The DOC’s internal investigations unit is now charged with probing the matter, which gives us pause. A fully independent inquiry would calm concerns about the conflict inherent in an agency investigating itself. Evidence also was collected immediately after Smith’s suicide – per procedure – by the State Police crime scene unit.

Meanwhile, DOC has been nothing if not tight-lipped here, both to media and to Marshall County officials looking for answers themselves. The “no comments” have done little to bolster confidence in the agency.

Indeed, it’s dismaying that DOC has thus far refused to answer even basic questions that shouldn’t in any way prejudice the investigation: How long is the inquiry likely to take? What will be involved – a review of security tapes, statements from prison guards? What are the procedures for newly arrived prisoners?

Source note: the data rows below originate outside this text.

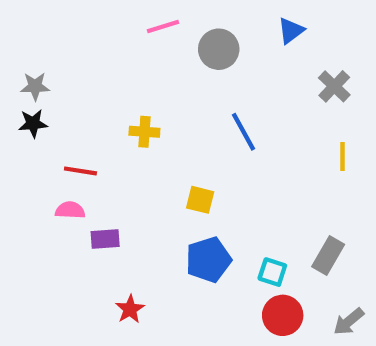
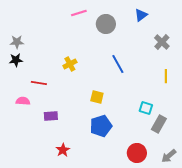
yellow cross: (144, 132) -> (70, 64), turned -32
pink semicircle: (70, 210) -> (23, 101), moved
cyan square: (272, 272) -> (146, 108), moved

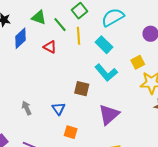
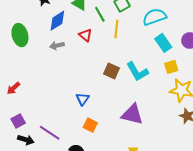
cyan rectangle: (104, 45) -> (163, 43), moved
brown square: (82, 89) -> (111, 71), moved
gray arrow: (27, 108) -> (57, 46), moved, turned -88
purple triangle: (109, 115) -> (132, 114), turned 45

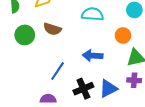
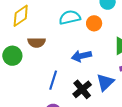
orange circle: (123, 35) -> (94, 23), moved

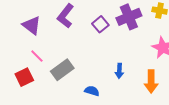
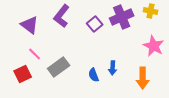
blue semicircle: (92, 91) -> (94, 75), moved, turned -128

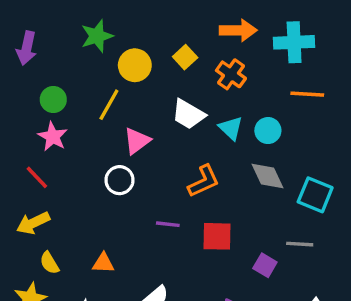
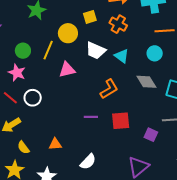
yellow square: (185, 57) -> (90, 17), turned 32
yellow circle: (135, 65) -> (68, 33), moved
green circle: (53, 99) -> (23, 51), moved
cyan circle: (268, 131) -> (155, 53), moved
pink triangle: (137, 141) -> (67, 70), turned 30
white circle: (119, 180) -> (33, 98), moved

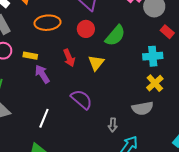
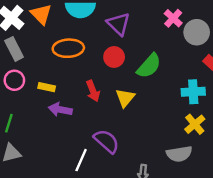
purple arrow: (42, 74) -> (60, 110), turned -48
white line: (44, 118) -> (81, 160), moved

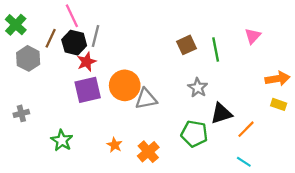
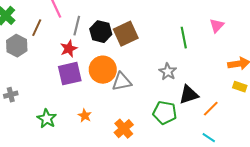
black hexagon: (74, 43) -> (101, 32), moved
brown square: (186, 45) -> (126, 34), moved, size x1.4
orange star: (115, 145) -> (85, 116), moved

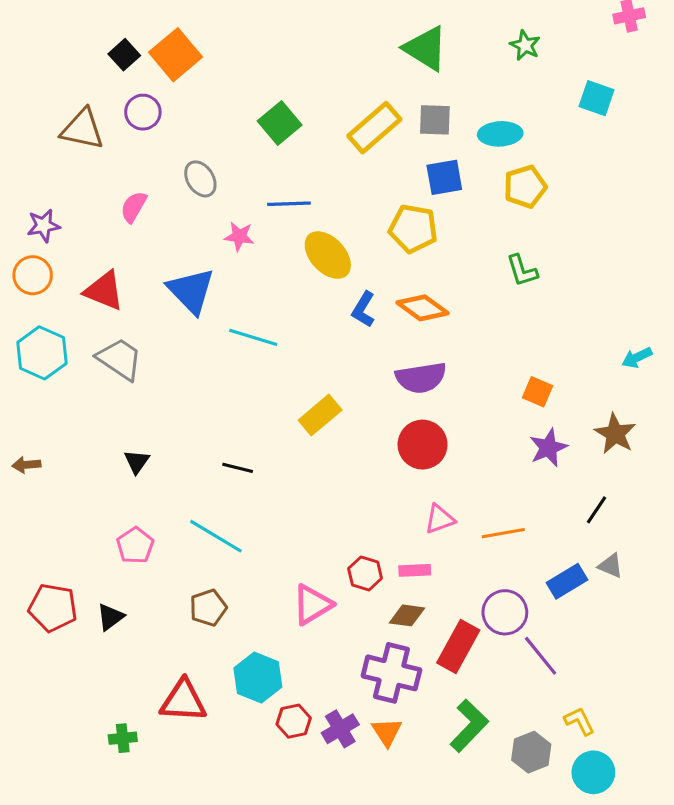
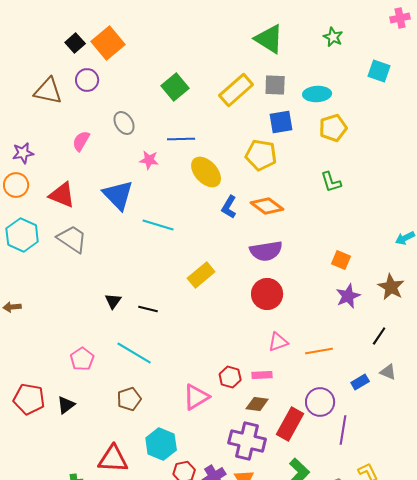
black triangle: (137, 462) -> (113, 301), moved
blue rectangle: (567, 581) -> (360, 382), size x0.7
purple line: (541, 656) -> (343, 430), turned 48

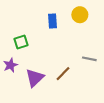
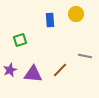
purple star: (10, 65) -> (10, 70), moved
purple triangle: (35, 78) -> (33, 74), turned 48

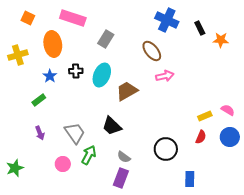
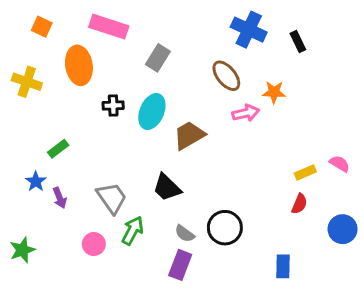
orange star: (221, 40) -> (274, 92), moved
yellow cross: (18, 55) -> (27, 82), turned 36
blue star: (50, 76) -> (36, 181), moved
blue circle: (230, 137) -> (343, 229), moved
black circle: (166, 149) -> (225, 228), moved

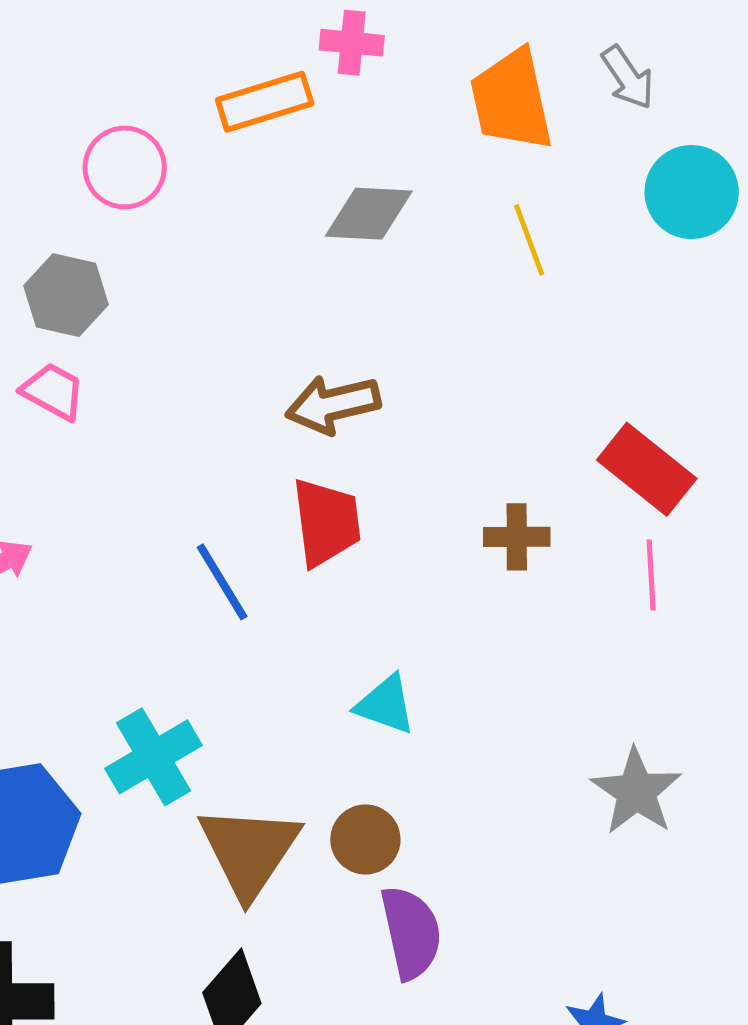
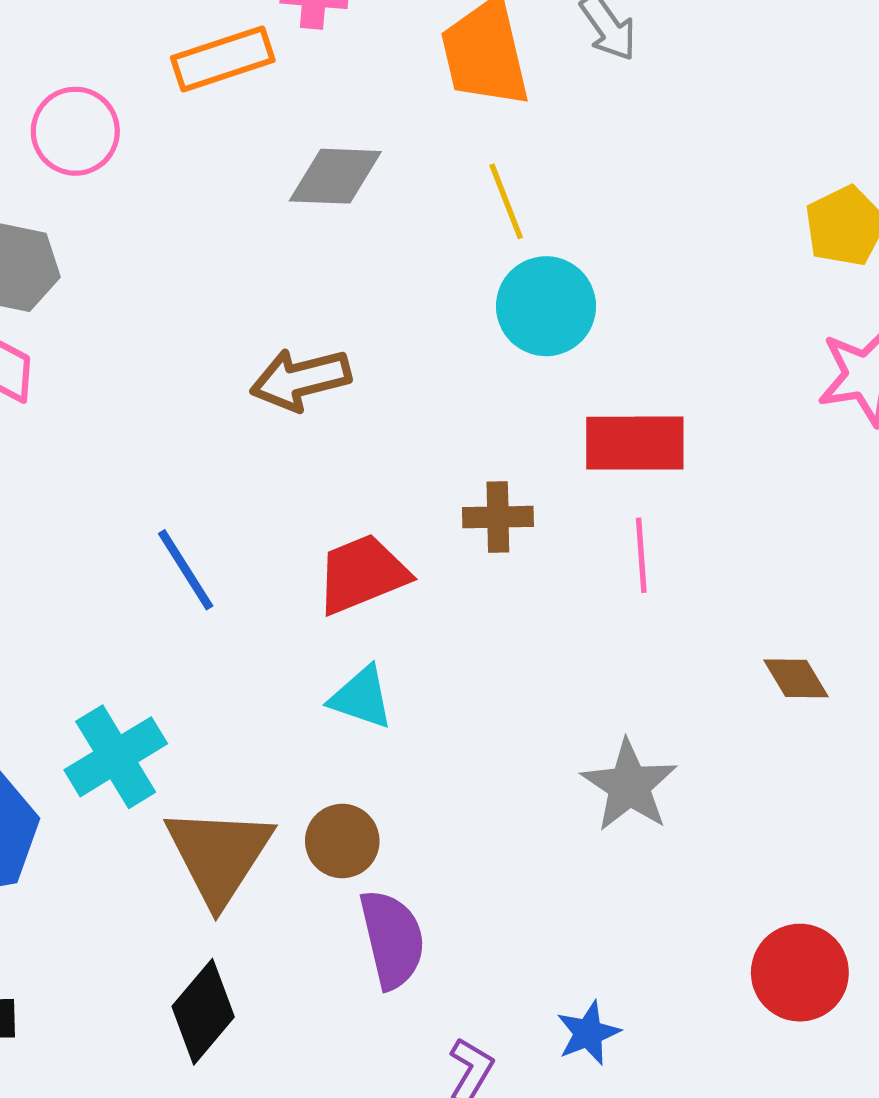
cyan circle: (692, 192) -> (546, 306), moved
red rectangle: (647, 469) -> (635, 443), turned -38
red trapezoid: (326, 522) -> (362, 574), moved, turned -104

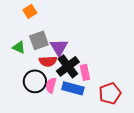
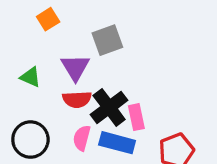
gray square: (39, 40) -> (107, 40), moved
purple triangle: (59, 47) -> (75, 67), moved
black circle: (35, 81) -> (30, 140), moved

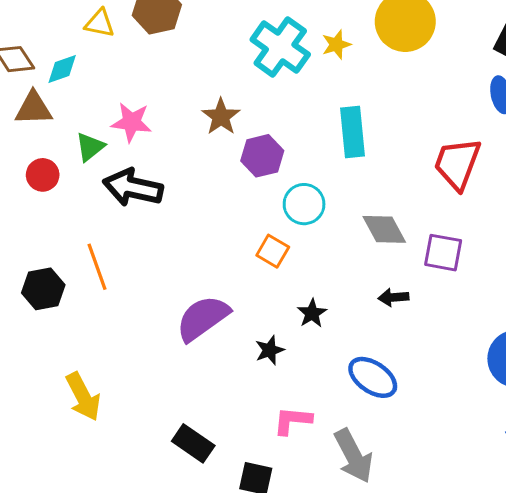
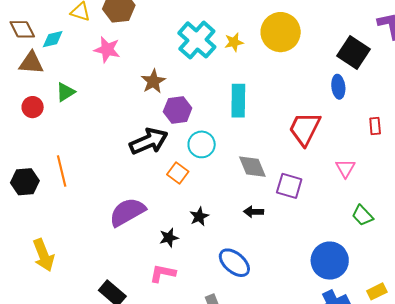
pink star: (131, 122) -> (107, 50), moved
black arrow: (133, 188) -> (149, 141), moved, turned 138
pink L-shape: (293, 421) -> (163, 273), moved

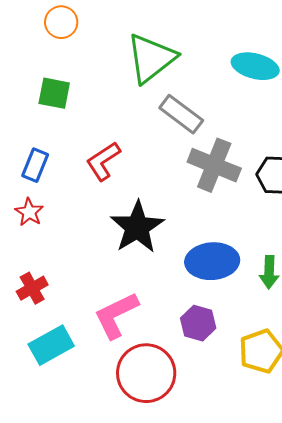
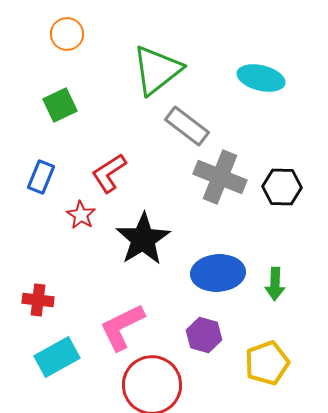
green square: (54, 93) -> (60, 105), turned -36
red star: (29, 212) -> (81, 215), moved
red cross: (32, 288) -> (38, 300), turned 36

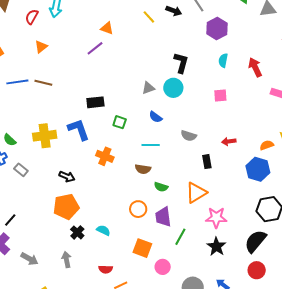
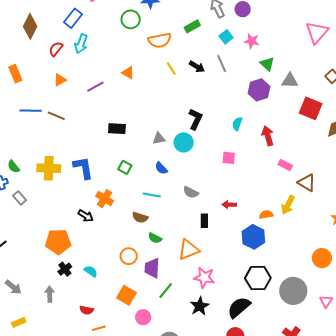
purple hexagon: (217, 28) -> (259, 90), moved
purple line: (95, 48) -> (95, 87), moved
black rectangle: (95, 102) -> (117, 129), moved
black arrow: (67, 177) -> (86, 216), moved

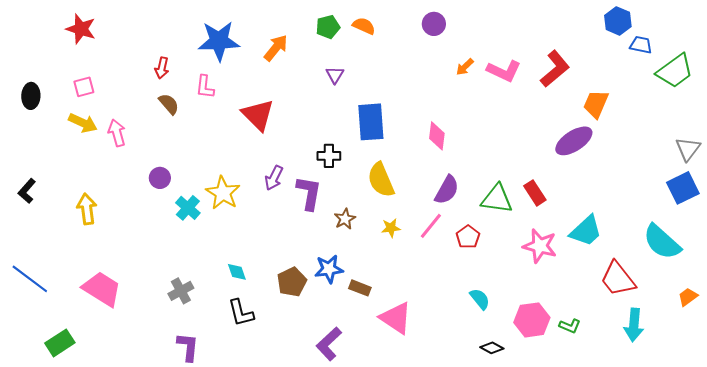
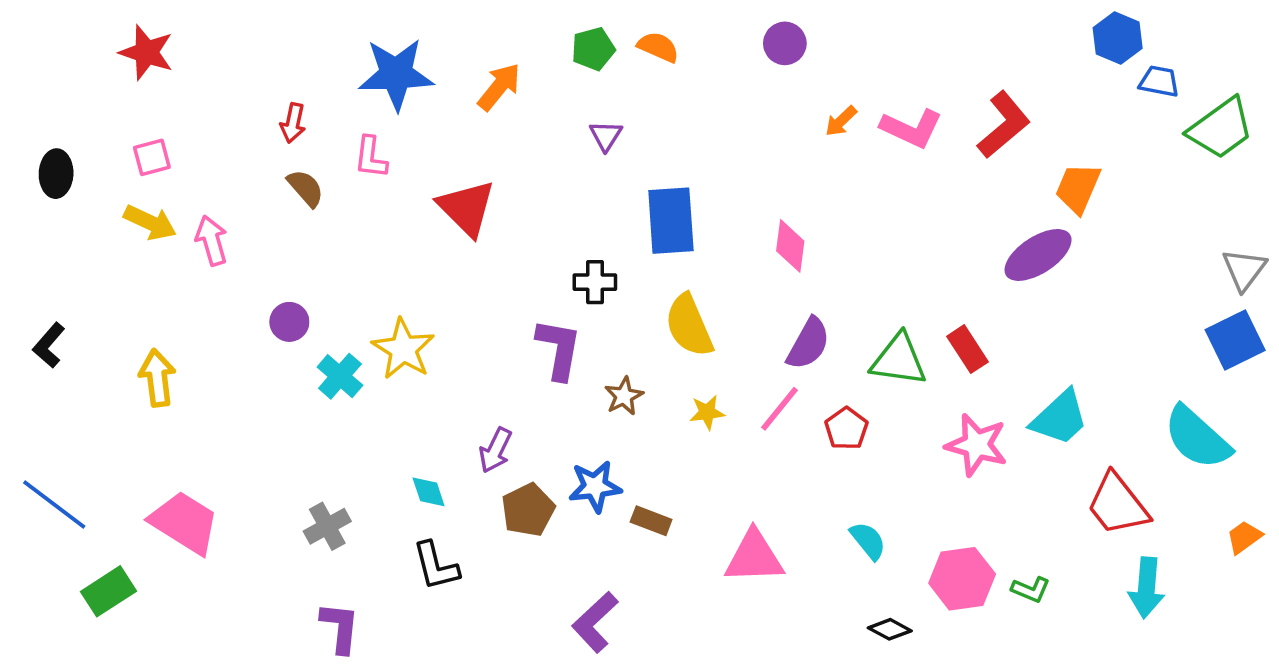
purple arrow: (274, 178) -> (495, 450), moved
pink triangle: (396, 318) -> (754, 557), moved, turned -36
green rectangle: (60, 343) -> (108, 591), moved

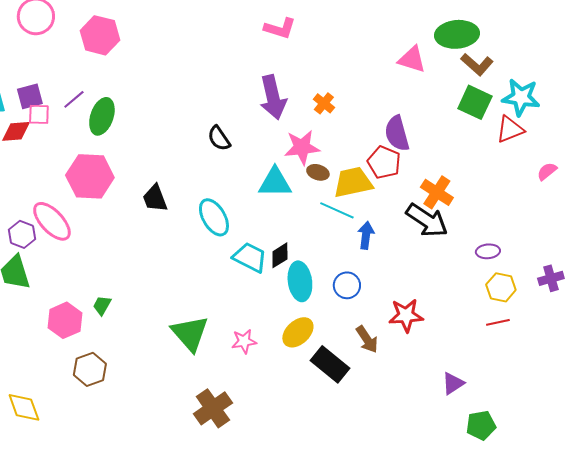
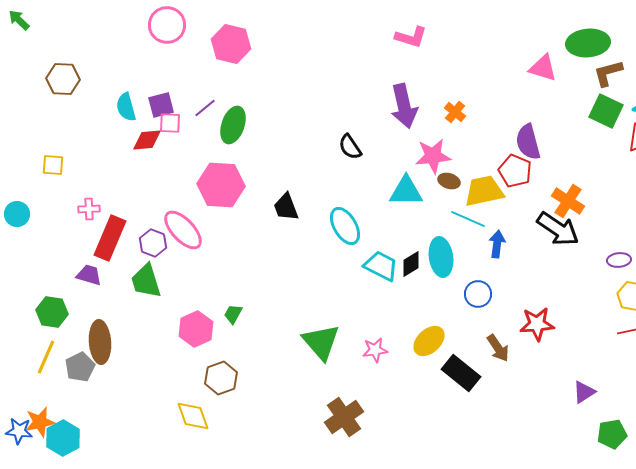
brown L-shape: (477, 64) -> (608, 73), turned 124
cyan ellipse: (300, 281) -> (441, 257), moved
yellow diamond: (24, 407) -> (193, 416), moved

How frequently are they ordinarily checked in their cells? How often for those on suicide watch? How many other suicides have been recorded to date this year at Stateville? How does that compare to the last few years?

DOC would only consider the last two, and then only to say no answers would be forthcoming without a formal Freedom of Information Act request. Unacceptable.

Look, we appreciate that DOC has not been spared the state’s budget reductions, and that those cuts have consequences. Nonetheless, the question remains: Why did Tony Smith die on DOC’s watch, and what assurances can the agency provide that it won’t be repeated with other despondent prisoners? We’ll await the results of this investigation, but for now, this is just one more thing in a state government has given Illinois citizens little reason of late to trust in its competence.